Another guess would be that as the inner disc got small compared with the outer disc, what you would see is a uniform green disc, very slightly blued, against the green background. As the inner disc got large compared with the outer disc, what you would see is a uniform blue disc with a thin, somewhat greened, perimeter.
What is going on is that the brain decides that what you are looking at is the outer disc and it colours each point on that disc by taking the average of the stimuli coming in at the eye, with the eye being able to process stuff a lot faster than it can be delivered to consciousness.
Then, using this principle as a starting point, with more mathematical trickery, one could compute what to expect in the case of the spinning tops noticed at reference 2.
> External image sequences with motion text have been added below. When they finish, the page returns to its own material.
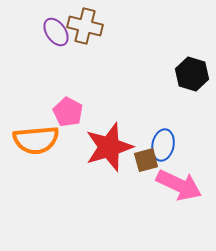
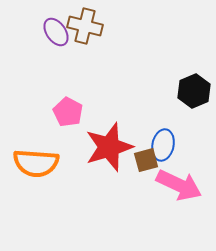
black hexagon: moved 2 px right, 17 px down; rotated 20 degrees clockwise
orange semicircle: moved 23 px down; rotated 9 degrees clockwise
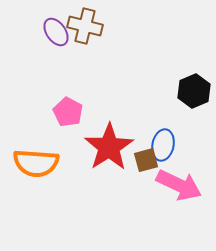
red star: rotated 15 degrees counterclockwise
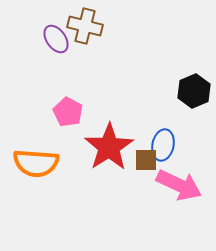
purple ellipse: moved 7 px down
brown square: rotated 15 degrees clockwise
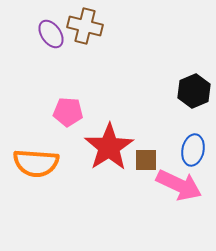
purple ellipse: moved 5 px left, 5 px up
pink pentagon: rotated 24 degrees counterclockwise
blue ellipse: moved 30 px right, 5 px down
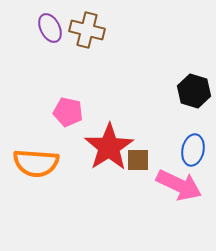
brown cross: moved 2 px right, 4 px down
purple ellipse: moved 1 px left, 6 px up; rotated 8 degrees clockwise
black hexagon: rotated 20 degrees counterclockwise
pink pentagon: rotated 8 degrees clockwise
brown square: moved 8 px left
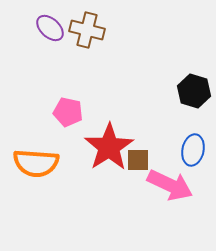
purple ellipse: rotated 20 degrees counterclockwise
pink arrow: moved 9 px left
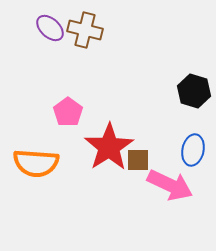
brown cross: moved 2 px left
pink pentagon: rotated 24 degrees clockwise
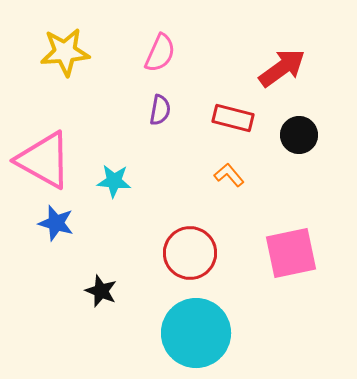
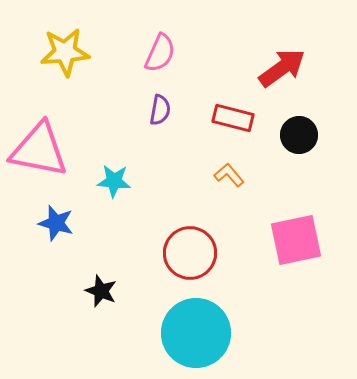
pink triangle: moved 5 px left, 10 px up; rotated 18 degrees counterclockwise
pink square: moved 5 px right, 13 px up
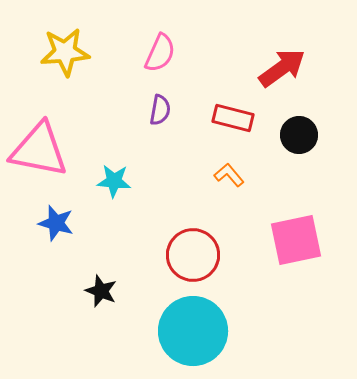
red circle: moved 3 px right, 2 px down
cyan circle: moved 3 px left, 2 px up
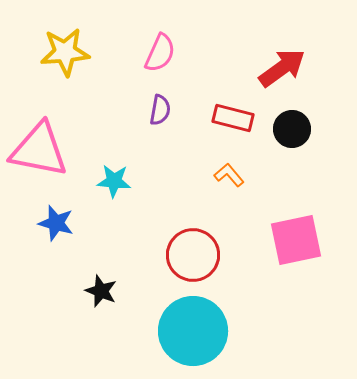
black circle: moved 7 px left, 6 px up
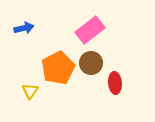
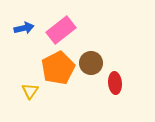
pink rectangle: moved 29 px left
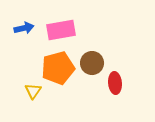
pink rectangle: rotated 28 degrees clockwise
brown circle: moved 1 px right
orange pentagon: rotated 12 degrees clockwise
yellow triangle: moved 3 px right
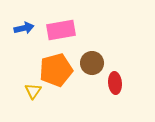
orange pentagon: moved 2 px left, 2 px down
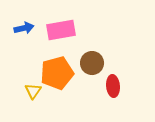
orange pentagon: moved 1 px right, 3 px down
red ellipse: moved 2 px left, 3 px down
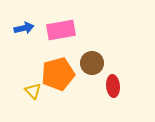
orange pentagon: moved 1 px right, 1 px down
yellow triangle: rotated 18 degrees counterclockwise
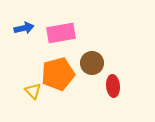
pink rectangle: moved 3 px down
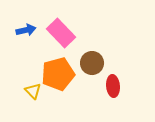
blue arrow: moved 2 px right, 2 px down
pink rectangle: rotated 56 degrees clockwise
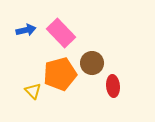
orange pentagon: moved 2 px right
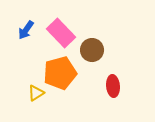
blue arrow: rotated 138 degrees clockwise
brown circle: moved 13 px up
orange pentagon: moved 1 px up
yellow triangle: moved 3 px right, 2 px down; rotated 42 degrees clockwise
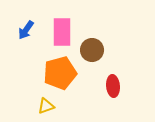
pink rectangle: moved 1 px right, 1 px up; rotated 44 degrees clockwise
yellow triangle: moved 10 px right, 13 px down; rotated 12 degrees clockwise
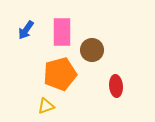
orange pentagon: moved 1 px down
red ellipse: moved 3 px right
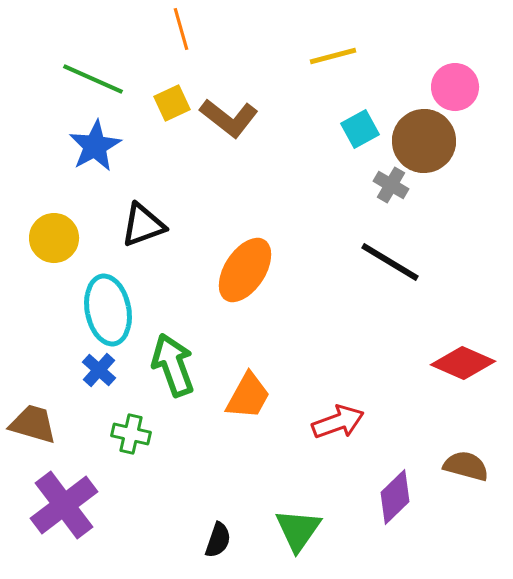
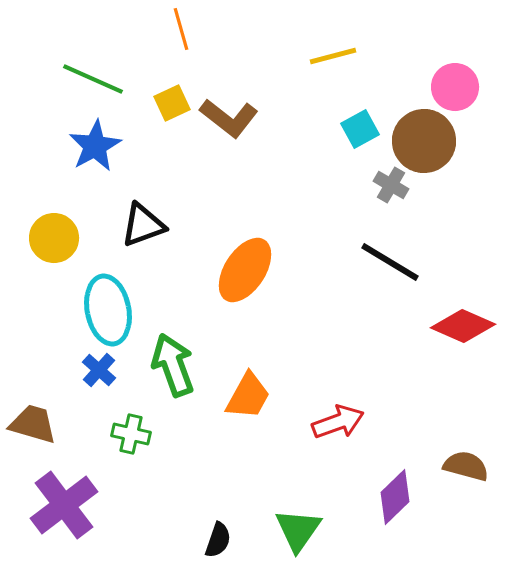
red diamond: moved 37 px up
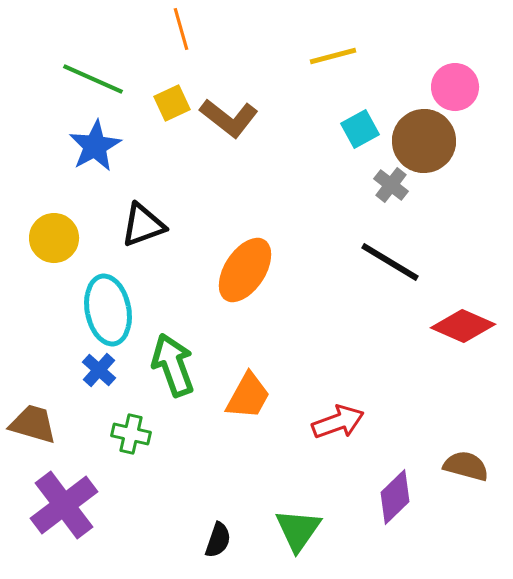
gray cross: rotated 8 degrees clockwise
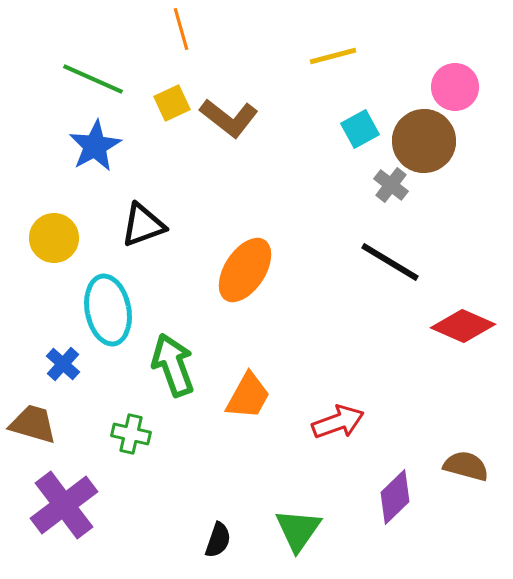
blue cross: moved 36 px left, 6 px up
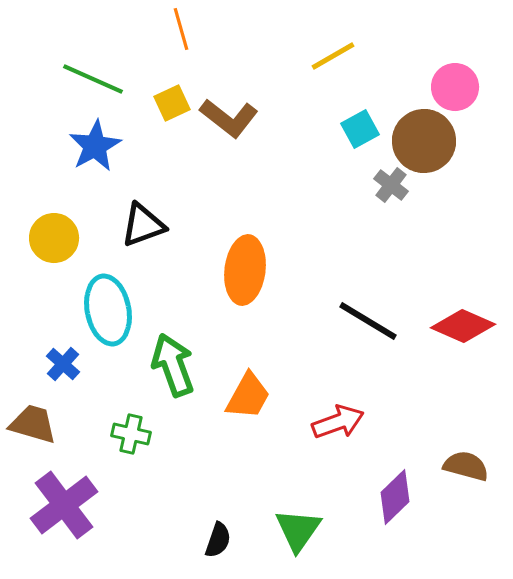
yellow line: rotated 15 degrees counterclockwise
black line: moved 22 px left, 59 px down
orange ellipse: rotated 26 degrees counterclockwise
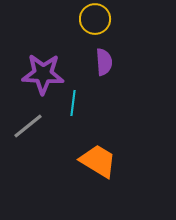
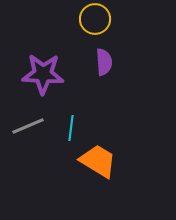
cyan line: moved 2 px left, 25 px down
gray line: rotated 16 degrees clockwise
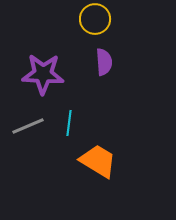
cyan line: moved 2 px left, 5 px up
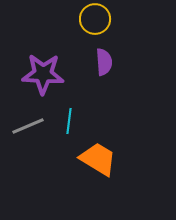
cyan line: moved 2 px up
orange trapezoid: moved 2 px up
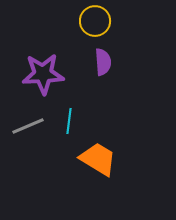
yellow circle: moved 2 px down
purple semicircle: moved 1 px left
purple star: rotated 6 degrees counterclockwise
Different again would be fast, linear, uniform motion against a fixed background. Say a car moving across the field of vision.
Figure 2 |
Figure 3 |
A rather different approach is that of what is still called persistence of vision, despite having been discredited, at, for example, reference 3. And rather than trying to account in detail for the continuous movement we see in films, we might think of waving sparklers around in the dark, writing short words with the light, when we were children, probably (here in England) on Guy Fawkes night. But I think I would come to the same answer.
The point of all this being that the shape and appearance of a fast moving object may be substantially altered from its ‘true’, static shape and appearance. Yet another trick of human vision, along with all the other tricks we like to play with. And it is this dynamic shape and appearance, if I can call it that, which get projected into consciousness.
Afterword
There was a homely example of the work of the unconscious this morning, climbing the stairs with a rather too full cup of tea. It is a good idea to pay attention, to gaze at the cup of tea, as one does this, but one has no awareness of the detailed computations needed to get from the signals coming in at the eyes to the stream of commands to the muscles of the arm and hand, a stream which is very much needed to keep the cup moving smoothly up the stairs, with no unwanted accelerations.
And an example of the vagaries of visual image processing in Figure 1 above, which flickers in a very odd way as one pages up and down in that part of what is presently a document in MS Word. Perhaps the same thing will happen in Edge in a few minutes time.
References
Reference 1: Measuring consciousness: Task accuracy and awareness as sigmoid functions of stimulus duration - Kristian Sandberg, Bo Martin Bibby, Bert Timmermans, Axel Cleeremans, Morten Overgaard – 2011.
Reference 2: http://psmv3.blogspot.co.uk/2018/05/paper-puzzles.html.
Reference 3: The Myth of Persistence of Vision Revisited - Joseph and Barbara Anderson – 1993.
Reference 4: Evidence of weak conscious experiences in the exclusion task - Kristian Sandberg, Simon H. Del Pin, Bo M. Bibby and Morten Overgaard – 2014.
Reference 5: Using the perceptual awareness scale (PAS) - Kristian Sandberg and Morten Overgaard - 2015. Chapter 11 of a book published by OUP, but available from ResearchGate if you ask Google (rather than Bing).